Brains from control and scrapie-infected mice were homogenized in modified RIPA buffer containing 50 mmol/L Tris-HCl, pH 7.4, 150 mmol/L NaCl, 2 mmol/L ethylenediaminetetraacetic acid, 1% Triton X-100, 1% Nonidet P-40, 0.25% sodium deoxycholate, and protease inhibitors.¹⁸ The homogenates were rocked at 4°C for 1 hour and centrifuged at 18,000 × g at 4°C for 10 minutes to remove cell debris. The supernatant was collected and protein concentration was determined with a BCA protein assay kit (Pierce, Rockford, IL). Citrullinated proteins were detected by Western blot analysis as described previously.¹⁹ Briefly, equal amounts of protein (50 μg/lane) were subjected to 12% sodium dodecyl sulfate-polyacrylamide gel electrophoresis and transferred to polyvinylidene difluoride membrane using an electrotransfer system (Bio-Rad, Hercules, CA). For detection of citrullinated proteins, citrulline residues on the polyvinylidene difluoride membrane were chemically modified by overnight incubation at 37°C in modification reagent [1 vol of 1% diacetyl monoxime/0.5% antipyrine/1 N acetic acid, and 2 vol of a mixture of 85% H₃PO₄/98% H₂SO₄/H₂O (20/25/55) containing 0.025% FeCl₃].²⁰ The membrane was then blocked with 5% nonfat dry milk in PBST (8 mmol/L Na₂HPO₄, 2 mmol/L KH₂PO₄, 138 mmol/L NaCl, 2.7 mmol/L KCl, pH 7.4, 0.05% Tween 20) for 2 hours at room temperature, then probed with an anti-modified citrulline antibody at 1:1000 (Upstate, Lake Placid, NY) in PBST overnight at 4°C. For the detection of other target proteins, the transferred polyvinylidene difluoride membranes were directly probed with either monoclonal anti-PAD2 antibody (1:2000), mouse monoclonal anti-neuron-specific enolase (1:2000) (AbFrontier, Seoul, Republic of Korea), rabbit polyclonal anti-aldolase C (1:1000) (Santa Cruz Biotechnology, Santa Cruz, CA), mouse monoclonal anti-MBP (1:3000) (Abcam, Cambridge, MA), or mouse monoclonal anti-β actin (1:10,000) (Sigma, St. Louis, MO) in 5% nonfat dry milk in PBST. These membranes were then incubated with the appropriate secondary antibody-conjugated to horseradish peroxidase.
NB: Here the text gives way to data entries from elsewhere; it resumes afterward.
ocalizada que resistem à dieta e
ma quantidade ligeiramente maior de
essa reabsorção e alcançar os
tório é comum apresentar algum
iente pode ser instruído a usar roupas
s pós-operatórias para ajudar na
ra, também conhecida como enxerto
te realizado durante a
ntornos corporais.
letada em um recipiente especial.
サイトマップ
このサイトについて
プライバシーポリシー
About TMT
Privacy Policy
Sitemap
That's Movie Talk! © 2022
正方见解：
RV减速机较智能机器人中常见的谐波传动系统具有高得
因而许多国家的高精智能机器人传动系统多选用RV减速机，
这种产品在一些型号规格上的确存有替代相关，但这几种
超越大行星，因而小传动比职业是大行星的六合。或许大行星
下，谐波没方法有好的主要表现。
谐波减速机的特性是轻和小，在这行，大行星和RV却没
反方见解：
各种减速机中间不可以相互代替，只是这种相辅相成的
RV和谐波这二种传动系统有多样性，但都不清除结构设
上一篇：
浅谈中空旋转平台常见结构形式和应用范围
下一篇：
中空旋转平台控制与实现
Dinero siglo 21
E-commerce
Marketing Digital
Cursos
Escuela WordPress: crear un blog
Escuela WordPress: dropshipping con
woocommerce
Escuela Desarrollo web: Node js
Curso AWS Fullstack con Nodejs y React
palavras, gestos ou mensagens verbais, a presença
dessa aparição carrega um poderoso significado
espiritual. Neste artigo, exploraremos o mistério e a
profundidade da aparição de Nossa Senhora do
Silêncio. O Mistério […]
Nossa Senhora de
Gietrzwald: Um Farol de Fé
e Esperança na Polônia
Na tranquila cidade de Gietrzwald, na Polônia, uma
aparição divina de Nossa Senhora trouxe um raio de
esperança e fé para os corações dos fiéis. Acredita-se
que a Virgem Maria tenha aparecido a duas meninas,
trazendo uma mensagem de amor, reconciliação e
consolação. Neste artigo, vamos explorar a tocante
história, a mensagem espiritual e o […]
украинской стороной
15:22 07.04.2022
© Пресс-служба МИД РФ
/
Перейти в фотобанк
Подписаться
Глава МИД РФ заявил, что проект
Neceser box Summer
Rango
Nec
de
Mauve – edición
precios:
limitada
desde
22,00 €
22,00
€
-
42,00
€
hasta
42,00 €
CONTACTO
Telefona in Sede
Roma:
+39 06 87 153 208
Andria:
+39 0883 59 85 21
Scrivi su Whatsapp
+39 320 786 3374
Bound antibodies were visualized by chemiluminescent substrate as described by the manufacturer (Amersham Biosciences, Piscataway, NJ).

Total RNA was extracted from brain samples of control and scrapie-infected mice using TRI-reagent (Sigma) according to the manufacturer’s protocols. Complementary DNA (cDNA) was generated using the Moloney murine leukemia virus reverse transcriptase (Promega, Madison, WI) according to the instructions of the manufacturer. RT-PCR was performed using primers specific for the PAD2 (665 bp; forward, 5′-CTGCGGTCTCTGGGTCCTTCCTGTA-3′ and reverse, 5′-GACCAGGCGAGAGAACAGAAATAGC-3′) and β-actin (196 bp; forward, 5′-TGTGATGGACTCCGGTGACGG-3′ and reverse, 5′- ACA GCTTCTCTTTGATGTCACGC-3′) genes. The PCR products were separated by electrophoresis on a 1% agarose gel and visualized under UV light.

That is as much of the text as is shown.